The Goods and Services Tax (GST) Council meeting that was scheduled to be held in August this year has been delayed as the group of ministers’ (GoM’s) report for levying of GST on online gaming, horse racing, and casinos is yet to decide on whether to classify such games as games of skill or games of chance, a senior state government official told Outlook Business. The GoM was created to define online games, horse racing and casinos so that a clear logic of taxing these activities could be set.
In May last year, the government had set up a GoM for better valuation of services of casinos, online gaming portals, and race courses for levying GST.
In the June GST Council meeting, the GoM had recommended that online gaming should be taxed at the full value of the consideration, including the contest entry fee paid by a player for participating in the game. It meant a uniform 28% GST on online gaming, horse racing, and casinos.
The recommendation went against the existing norm of 18% GST on casinos, horse racing and online games where no betting or gambling is involved. The rate is 28% for online games involving betting or gambling.
Goa had objected to this recommendation with an argument that a 28% rate on the full-face value of chips or coins purchased at a casino would severely hit the sector as the entire amount was not spent on betting.
A major part of the payment for chips or coins was used for buying items such as food and beverages, the state pointed out.
This led the GST Council to send the proposal back to the GoM on casinos, horse racing and online gaming to re-examine the issues after holding discussions with the states and stakeholders. The panel was expected to submit its report in September, which has now got delayed.
“The decision on whether to classify online games as games of chance or games of luck is yet to be taken. That is why the GoM report has got delayed. Once you decide on how to treat these games, then the taxation part would easier to arrive at,” the official said.
In the case of racecourses, the GoM had suggested that GST should be levied on the full value of bets pooled in the totalisators and placed with the bookmakers.

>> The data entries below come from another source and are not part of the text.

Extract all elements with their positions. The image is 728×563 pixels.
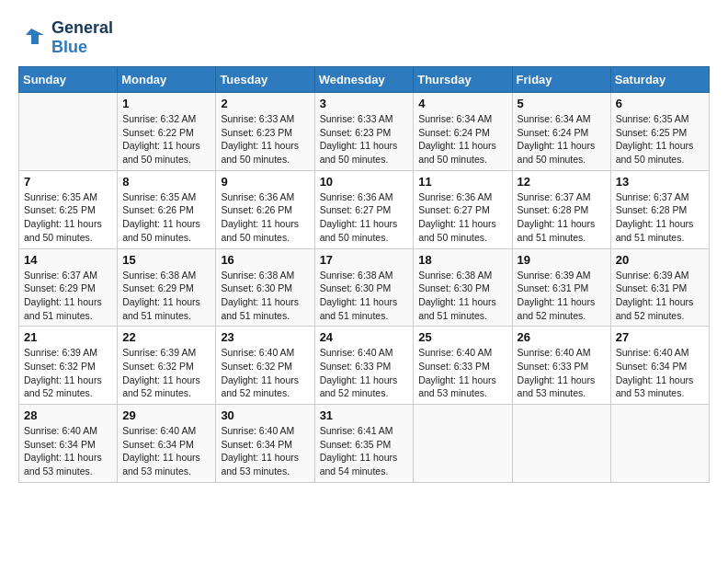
- day-cell: 4Sunrise: 6:34 AM Sunset: 6:24 PM Daylig…: [414, 93, 512, 171]
- week-row-1: 1Sunrise: 6:32 AM Sunset: 6:22 PM Daylig…: [19, 93, 710, 171]
- day-cell: 28Sunrise: 6:40 AM Sunset: 6:34 PM Dayli…: [19, 405, 118, 483]
- day-info: Sunrise: 6:36 AM Sunset: 6:26 PM Dayligh…: [221, 190, 309, 245]
- week-row-5: 28Sunrise: 6:40 AM Sunset: 6:34 PM Dayli…: [19, 405, 710, 483]
- day-info: Sunrise: 6:40 AM Sunset: 6:33 PM Dayligh…: [518, 346, 606, 400]
- day-info: Sunrise: 6:39 AM Sunset: 6:32 PM Dayligh…: [24, 346, 112, 400]
- day-cell: 18Sunrise: 6:38 AM Sunset: 6:30 PM Dayli…: [414, 248, 512, 327]
- day-number: 10: [320, 175, 409, 189]
- day-cell: 12Sunrise: 6:37 AM Sunset: 6:28 PM Dayli…: [512, 170, 610, 248]
- calendar-header-row: SundayMondayTuesdayWednesdayThursdayFrid…: [19, 67, 710, 93]
- day-number: 3: [320, 97, 409, 110]
- day-cell: 27Sunrise: 6:40 AM Sunset: 6:34 PM Dayli…: [610, 327, 709, 405]
- day-number: 1: [122, 97, 210, 110]
- day-info: Sunrise: 6:34 AM Sunset: 6:24 PM Dayligh…: [518, 112, 606, 167]
- col-header-tuesday: Tuesday: [216, 67, 314, 93]
- day-number: 18: [418, 253, 506, 267]
- day-info: Sunrise: 6:41 AM Sunset: 6:35 PM Dayligh…: [320, 424, 409, 478]
- day-number: 7: [24, 175, 112, 189]
- day-info: Sunrise: 6:35 AM Sunset: 6:25 PM Dayligh…: [24, 190, 112, 245]
- calendar-table: SundayMondayTuesdayWednesdayThursdayFrid…: [18, 66, 710, 483]
- day-info: Sunrise: 6:38 AM Sunset: 6:30 PM Dayligh…: [418, 269, 506, 323]
- day-number: 6: [616, 97, 704, 110]
- day-number: 14: [24, 253, 112, 267]
- day-number: 27: [616, 330, 704, 344]
- day-number: 22: [122, 330, 210, 344]
- day-number: 21: [24, 330, 112, 344]
- day-number: 5: [518, 97, 606, 110]
- day-number: 24: [320, 330, 409, 344]
- day-number: 4: [418, 97, 506, 110]
- day-cell: 15Sunrise: 6:38 AM Sunset: 6:29 PM Dayli…: [118, 248, 216, 327]
- week-row-3: 14Sunrise: 6:37 AM Sunset: 6:29 PM Dayli…: [19, 248, 710, 327]
- day-info: Sunrise: 6:33 AM Sunset: 6:23 PM Dayligh…: [221, 112, 309, 167]
- logo: GeneralBlue: [18, 18, 113, 57]
- day-cell: 22Sunrise: 6:39 AM Sunset: 6:32 PM Dayli…: [118, 327, 216, 405]
- day-number: 9: [221, 175, 309, 189]
- col-header-saturday: Saturday: [610, 67, 709, 93]
- day-cell: 30Sunrise: 6:40 AM Sunset: 6:34 PM Dayli…: [216, 405, 314, 483]
- day-info: Sunrise: 6:40 AM Sunset: 6:32 PM Dayligh…: [221, 346, 309, 400]
- day-number: 28: [24, 408, 112, 422]
- day-info: Sunrise: 6:36 AM Sunset: 6:27 PM Dayligh…: [320, 190, 409, 245]
- day-cell: 20Sunrise: 6:39 AM Sunset: 6:31 PM Dayli…: [610, 248, 709, 327]
- day-info: Sunrise: 6:35 AM Sunset: 6:25 PM Dayligh…: [616, 112, 704, 167]
- day-number: 16: [221, 253, 309, 267]
- day-number: 11: [418, 175, 506, 189]
- day-cell: 16Sunrise: 6:38 AM Sunset: 6:30 PM Dayli…: [216, 248, 314, 327]
- day-cell: 26Sunrise: 6:40 AM Sunset: 6:33 PM Dayli…: [512, 327, 610, 405]
- day-cell: 1Sunrise: 6:32 AM Sunset: 6:22 PM Daylig…: [118, 93, 216, 171]
- day-number: 2: [221, 97, 309, 110]
- day-info: Sunrise: 6:37 AM Sunset: 6:28 PM Dayligh…: [616, 190, 704, 245]
- day-info: Sunrise: 6:37 AM Sunset: 6:28 PM Dayligh…: [518, 190, 606, 245]
- day-cell: 7Sunrise: 6:35 AM Sunset: 6:25 PM Daylig…: [19, 170, 118, 248]
- day-info: Sunrise: 6:35 AM Sunset: 6:26 PM Dayligh…: [122, 190, 210, 245]
- col-header-thursday: Thursday: [414, 67, 512, 93]
- day-info: Sunrise: 6:39 AM Sunset: 6:31 PM Dayligh…: [518, 269, 606, 323]
- day-number: 30: [221, 408, 309, 422]
- day-number: 25: [418, 330, 506, 344]
- day-cell: [414, 405, 512, 483]
- day-cell: 31Sunrise: 6:41 AM Sunset: 6:35 PM Dayli…: [314, 405, 414, 483]
- day-number: 20: [616, 253, 704, 267]
- day-info: Sunrise: 6:40 AM Sunset: 6:34 PM Dayligh…: [24, 424, 112, 478]
- day-cell: 13Sunrise: 6:37 AM Sunset: 6:28 PM Dayli…: [610, 170, 709, 248]
- day-cell: 5Sunrise: 6:34 AM Sunset: 6:24 PM Daylig…: [512, 93, 610, 171]
- day-number: 23: [221, 330, 309, 344]
- week-row-4: 21Sunrise: 6:39 AM Sunset: 6:32 PM Dayli…: [19, 327, 710, 405]
- day-cell: 23Sunrise: 6:40 AM Sunset: 6:32 PM Dayli…: [216, 327, 314, 405]
- page-header: GeneralBlue: [18, 18, 710, 57]
- day-info: Sunrise: 6:38 AM Sunset: 6:30 PM Dayligh…: [221, 269, 309, 323]
- day-number: 17: [320, 253, 409, 267]
- day-info: Sunrise: 6:33 AM Sunset: 6:23 PM Dayligh…: [320, 112, 409, 167]
- day-info: Sunrise: 6:40 AM Sunset: 6:34 PM Dayligh…: [221, 424, 309, 478]
- day-cell: 9Sunrise: 6:36 AM Sunset: 6:26 PM Daylig…: [216, 170, 314, 248]
- day-cell: [610, 405, 709, 483]
- svg-marker-0: [26, 29, 44, 44]
- day-number: 19: [518, 253, 606, 267]
- day-info: Sunrise: 6:32 AM Sunset: 6:22 PM Dayligh…: [122, 112, 210, 167]
- day-info: Sunrise: 6:40 AM Sunset: 6:33 PM Dayligh…: [320, 346, 409, 400]
- day-number: 8: [122, 175, 210, 189]
- day-info: Sunrise: 6:39 AM Sunset: 6:31 PM Dayligh…: [616, 269, 704, 323]
- day-info: Sunrise: 6:40 AM Sunset: 6:33 PM Dayligh…: [418, 346, 506, 400]
- day-cell: 24Sunrise: 6:40 AM Sunset: 6:33 PM Dayli…: [314, 327, 414, 405]
- day-cell: 3Sunrise: 6:33 AM Sunset: 6:23 PM Daylig…: [314, 93, 414, 171]
- day-info: Sunrise: 6:39 AM Sunset: 6:32 PM Dayligh…: [122, 346, 210, 400]
- col-header-sunday: Sunday: [19, 67, 118, 93]
- day-cell: 25Sunrise: 6:40 AM Sunset: 6:33 PM Dayli…: [414, 327, 512, 405]
- day-cell: 6Sunrise: 6:35 AM Sunset: 6:25 PM Daylig…: [610, 93, 709, 171]
- day-number: 12: [518, 175, 606, 189]
- col-header-wednesday: Wednesday: [314, 67, 414, 93]
- day-number: 15: [122, 253, 210, 267]
- week-row-2: 7Sunrise: 6:35 AM Sunset: 6:25 PM Daylig…: [19, 170, 710, 248]
- day-info: Sunrise: 6:40 AM Sunset: 6:34 PM Dayligh…: [616, 346, 704, 400]
- day-cell: [19, 93, 118, 171]
- day-info: Sunrise: 6:34 AM Sunset: 6:24 PM Dayligh…: [418, 112, 506, 167]
- col-header-friday: Friday: [512, 67, 610, 93]
- day-number: 26: [518, 330, 606, 344]
- day-cell: 17Sunrise: 6:38 AM Sunset: 6:30 PM Dayli…: [314, 248, 414, 327]
- col-header-monday: Monday: [118, 67, 216, 93]
- day-number: 13: [616, 175, 704, 189]
- day-number: 31: [320, 408, 409, 422]
- day-cell: 29Sunrise: 6:40 AM Sunset: 6:34 PM Dayli…: [118, 405, 216, 483]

The GoM is headed by Meghalaya chief minister Conrad Sangma and the eight-member panel includes Goa Panchayati Raj Minister Mauvin Godinho, Tamil Nadu finance minister P Thiaga Rajan, Uttar Pradesh Finance Minister Suresh Khanna, and Telangana Finance Minister T Harish Rao. The official said that there has been no unanimous decision on the categorization of online games as games of chance or skills.

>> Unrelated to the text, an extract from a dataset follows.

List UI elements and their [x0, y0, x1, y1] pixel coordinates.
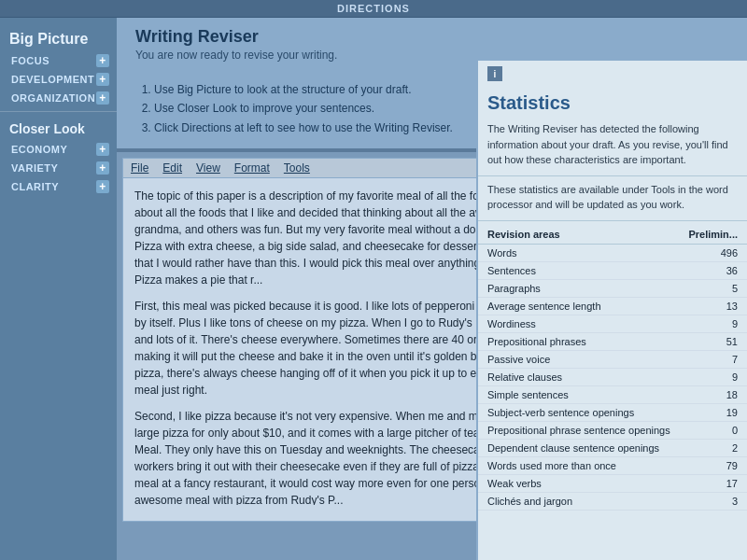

“There is no consensus yet on the categorization of these games. If it is decided that online gaming and horse trading do not fall under games of chance and are in fact games of skill, in that case the law should be interpreted with nuance. A law already exists for application of 30 per cent TDS on payout. Every time someone collects money, it should be split into two different accounts. First account’s deposit should be attracting 28 per cent GST and the second account should be an ESCROW account. All payouts should go from there with a 30 per cent TDS that’s mandated,” the official said.